Over the past few decades there has been a great interest in developing smart hydrogels that are stimuli-responsive, due to their ability to respond to variations caused by external stimuli. These materials are exploited for biomedical applications such as biosensors, injectable scaffolds, drug delivery and tissue engineering. Recently, our group reported firefly-inspired hydrogel matrices for 3D cell culture. This platform exhibited certain advantages like rapid gelation rate and tunability of mechanical and biological properties. However, this firstly reported system did not allow for fine control of the gelation onset because the crosslinking reaction started as soon as the two precursors were mixed.
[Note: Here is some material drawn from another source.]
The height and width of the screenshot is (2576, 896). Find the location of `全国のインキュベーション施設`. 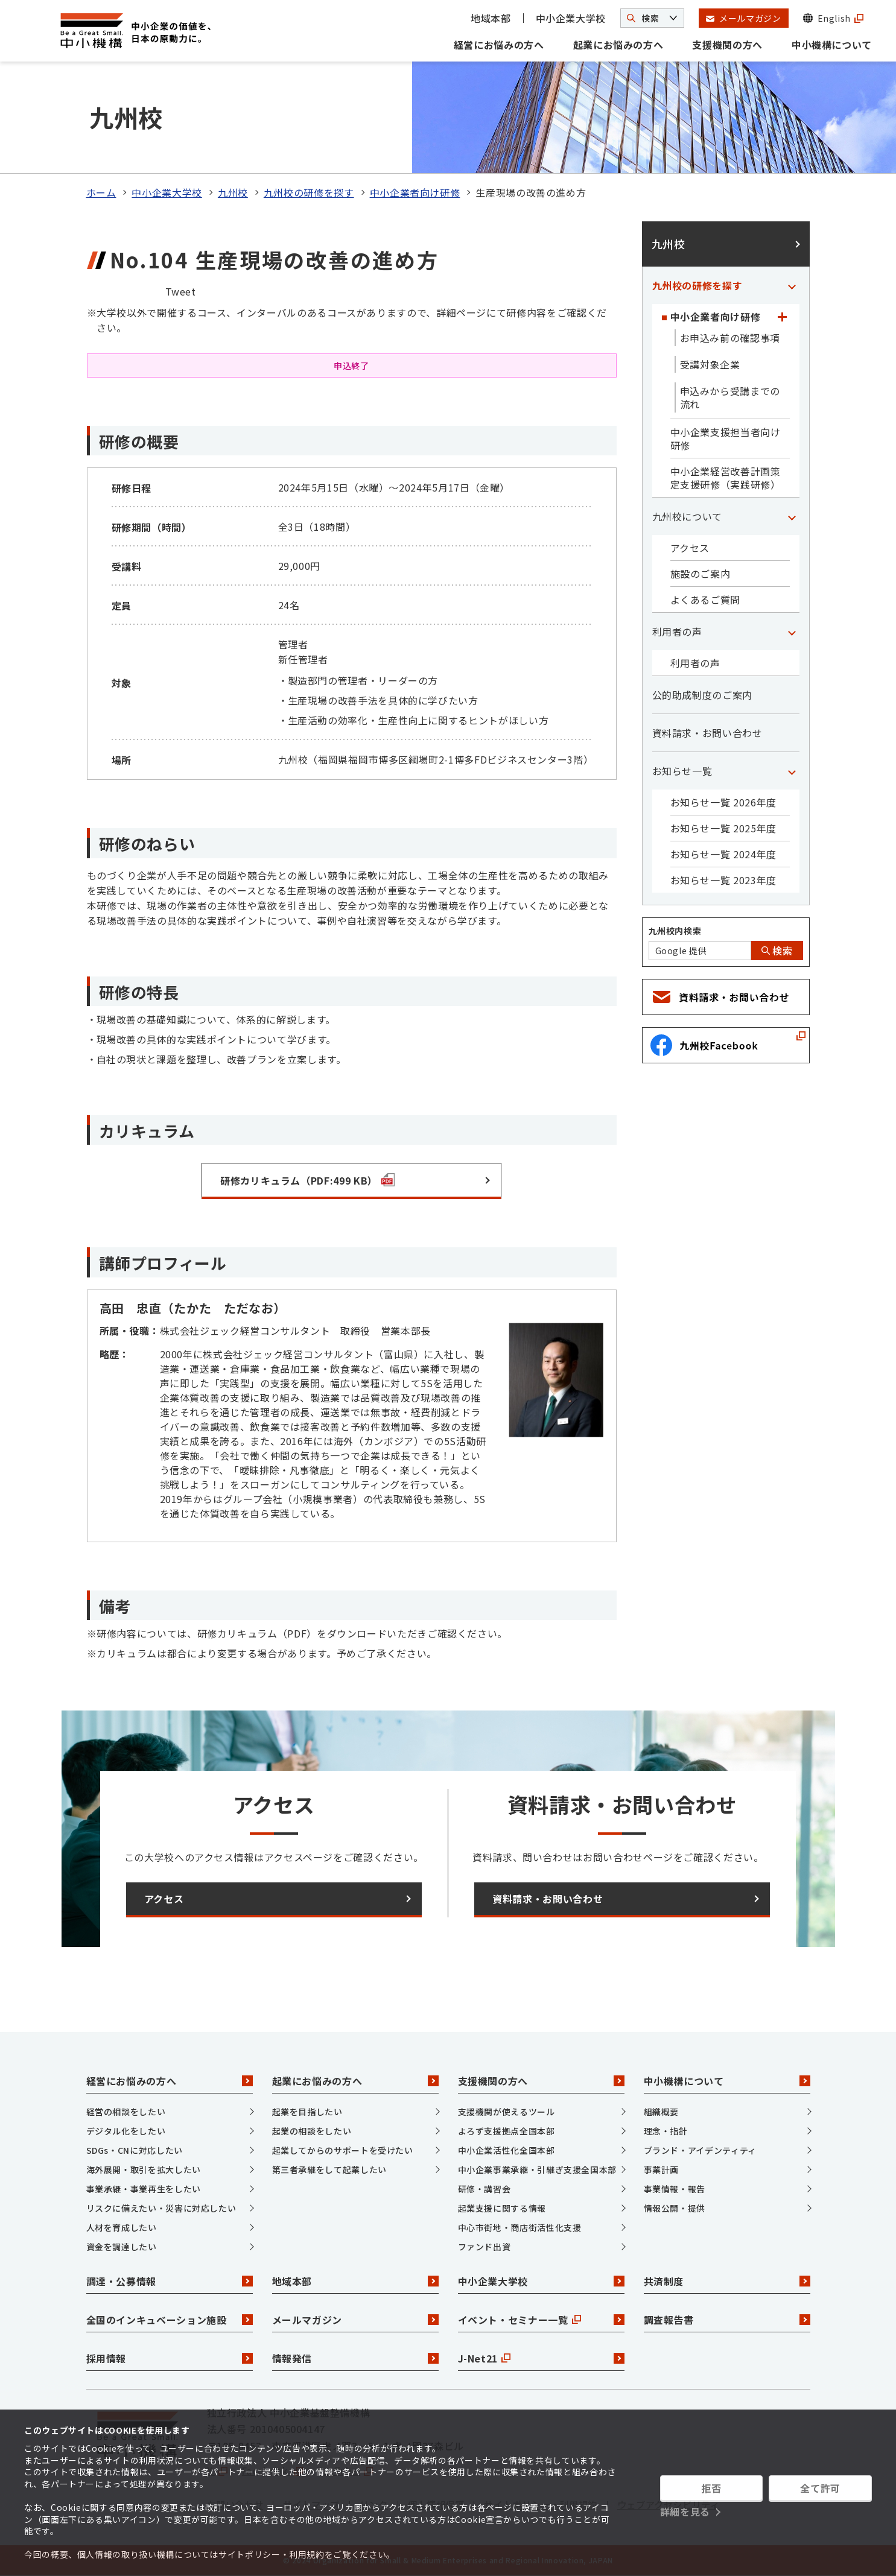

全国のインキュベーション施設 is located at coordinates (169, 2319).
Moreover, one of its precursors demonstrated poor storage stability in aqueous solution. These limitations restrict its application as injectable matrices. In this article, we endow the luciferin-inspired hydrogels with redox-triggering capability, to overcome the limitations of the previous system and to widen its application range. We achieve this goal by introducing protected macromers as hydrogel polymeric precursors that can be activated in the presence of a mild reductant, to trigger gel formation in situ with high degree of control. We demonstrate that the regulation of intrinsic (e.g., structure of protecting group, reductant type) and extrinsic (e.g., pH, temperature) parameters of the triggering reaction can be used to modulate key materials properties. This novel upgraded redox-triggerable system enables precise control over gelation onset and kinetics, thus facilitating its utilization as injectable hydrogel without negatively impacting its cytocompatibility. Our findings expand the current toolkit of chemically-based stimuli-responsive hydrogels.